Friday, February 24, 2012

30,000 drones in American skies, civil liberties in jeopardy

A bill passed last week allocating more than $63 billion to the Federal Aviation Administration would increase the existence of drones in civilian airspace across America and is expected to be signed into law by President Barack Obama.
As America’s drone war begins a new surge in Pakistan, the U.S. House and Senate have both approved the Federal Aviation Administration (FAA) Reauthorization Act bill, a bill which would pressure the FAA to weaken rules currently in place on domestic drone authority, and allow American skies to be filled with tens of thousands of drones. If the new bill becomes law, up to 30,000 drones could by flying in U.S. airspace by decade’s end. The Senate passed the bill by a 75-20 margin.

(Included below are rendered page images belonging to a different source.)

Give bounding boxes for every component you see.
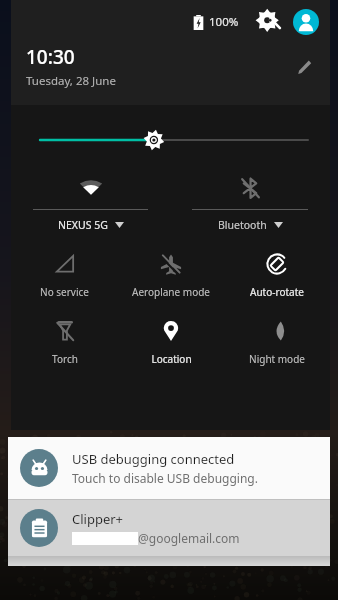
button[interactable]: NEXUS 5G — [11, 175, 170, 232]
staticText: Night mode — [249, 352, 305, 366]
button[interactable]: Auto-rotate — [224, 250, 330, 301]
button[interactable]: Bluetooth — [170, 175, 330, 232]
staticText: @googlemail.com — [138, 530, 240, 546]
staticText: Clipper+ — [72, 510, 124, 528]
button[interactable]: Torch — [11, 317, 118, 368]
button[interactable]: USB debugging connected — [8, 437, 330, 499]
button[interactable]: Aeroplane mode — [118, 250, 224, 301]
staticText: Auto-rotate — [250, 285, 304, 299]
staticText: Bluetooth — [218, 218, 267, 232]
staticText: 100% — [209, 14, 239, 30]
button[interactable]: Brightness — [11, 127, 330, 153]
staticText: 10:30 — [26, 44, 75, 70]
button[interactable]: User profile — [293, 9, 319, 35]
staticText: NEXUS 5G — [58, 218, 108, 232]
staticText: Touch to disable USB debugging. — [72, 470, 258, 486]
button[interactable]: Location — [118, 317, 224, 368]
staticText: Torch — [52, 352, 78, 366]
button[interactable]: Edit quick settings — [288, 51, 320, 83]
staticText: Tuesday, 28 June — [26, 73, 116, 89]
staticText: USB debugging connected — [72, 450, 235, 468]
button[interactable]: Night mode — [224, 317, 330, 368]
button[interactable]: Settings — [255, 7, 285, 37]
staticText: Location — [151, 352, 192, 366]
staticText: No service — [40, 285, 89, 299]
staticText: Aeroplane mode — [132, 285, 210, 299]
button[interactable]: No service — [11, 250, 118, 301]
button[interactable]: Clipper+ — [8, 500, 330, 556]
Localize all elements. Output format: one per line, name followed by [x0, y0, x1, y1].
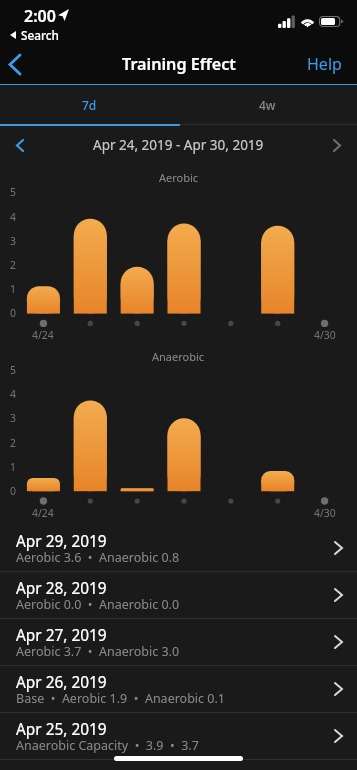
- staticText: 2:00: [24, 5, 56, 27]
- staticText: 4/30: [314, 506, 336, 520]
- staticText: 4/30: [314, 328, 336, 342]
- staticText: 4: [10, 210, 16, 224]
- staticText: Search: [21, 27, 59, 43]
- staticText: 4w: [259, 97, 276, 113]
- staticText: Apr 25, 2019: [16, 719, 107, 740]
- staticText: Aerobic 3.7 • Anaerobic 3.0: [16, 643, 180, 660]
- staticText: 2: [10, 258, 16, 272]
- staticText: Base • Aerobic 1.9 • Anaerobic 0.1: [16, 690, 225, 707]
- staticText: Apr 29, 2019: [16, 531, 107, 552]
- staticText: Training Effect: [122, 53, 236, 75]
- staticText: Help: [307, 53, 342, 75]
- staticText: Apr 28, 2019: [16, 578, 107, 599]
- button[interactable]: Apr 26, 2019: [0, 666, 357, 713]
- staticText: 1: [10, 282, 16, 296]
- button[interactable]: Back: [0, 44, 44, 84]
- staticText: Aerobic: [159, 170, 199, 185]
- staticText: 2: [10, 436, 16, 450]
- button[interactable]: Next week: [317, 133, 357, 157]
- staticText: 5: [10, 363, 16, 377]
- staticText: Anaerobic Capacity • 3.9 • 3.7: [16, 737, 199, 754]
- staticText: Aerobic 3.6 • Anaerobic 0.8: [16, 549, 180, 566]
- staticText: 1: [10, 460, 16, 474]
- button[interactable]: Previous week: [0, 133, 40, 157]
- button[interactable]: Apr 29, 2019: [0, 525, 357, 572]
- button[interactable]: Apr 27, 2019: [0, 619, 357, 666]
- staticText: 0: [10, 484, 16, 498]
- staticText: Apr 26, 2019: [16, 672, 107, 693]
- staticText: 0: [10, 306, 16, 320]
- button[interactable]: Apr 28, 2019: [0, 572, 357, 619]
- button[interactable]: Apr 25, 2019: [0, 713, 357, 760]
- staticText: 4: [10, 387, 16, 401]
- staticText: 4/24: [32, 328, 54, 342]
- staticText: 4/24: [32, 506, 54, 520]
- button[interactable]: Help: [291, 44, 357, 84]
- staticText: Anaerobic: [152, 349, 205, 364]
- staticText: Apr 27, 2019: [16, 625, 107, 646]
- staticText: Apr 24, 2019 - Apr 30, 2019: [93, 136, 264, 154]
- staticText: Aerobic 0.0 • Anaerobic 0.0: [16, 596, 180, 613]
- staticText: 7d: [82, 97, 97, 113]
- staticText: 5: [10, 185, 16, 199]
- button[interactable]: 4w: [178, 85, 357, 124]
- staticText: 3: [10, 234, 16, 248]
- staticText: 3: [10, 411, 16, 425]
- button[interactable]: 7d: [0, 85, 178, 124]
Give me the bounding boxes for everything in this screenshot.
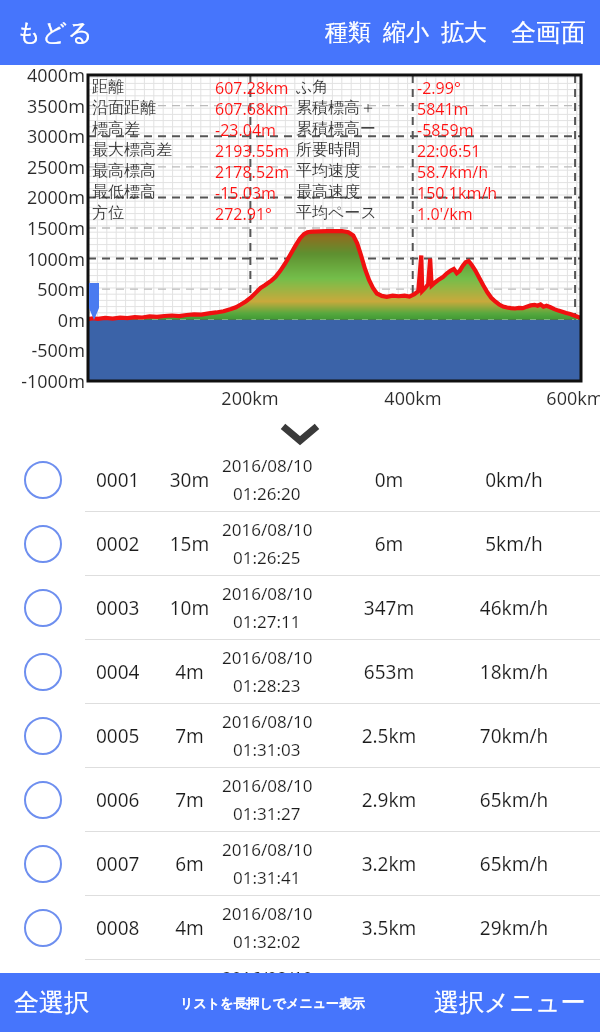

Civil liberties groups have spoken out on the measure, stating the new legislation offers no restrictions on drone surveillance operations by police and federal agencies and could put us on track toward a “surveillance society.” As drone technology rapidly advances, America’s law enforcement community is eager to use these robotic machines in their daily operations, and the American Civil Liberties Union (ACLU) notes
Unfortunately, nothing in the bill would address the very serious privacy issues raised by drone aircraft. This bill would push the nation willy-nilly toward an era of aerial surveillance without any steps to protect the traditional privacy that Americans have always enjoyed and expected.
Details in the new drone bill are extensive. Among them, the bill would require the FAA to expedite and simplify its drone operation permission process to government agencies, to be completed within 90 days. The FAA is currently considering a proposed set of regulations alleviating drone rules, set to be released this spring.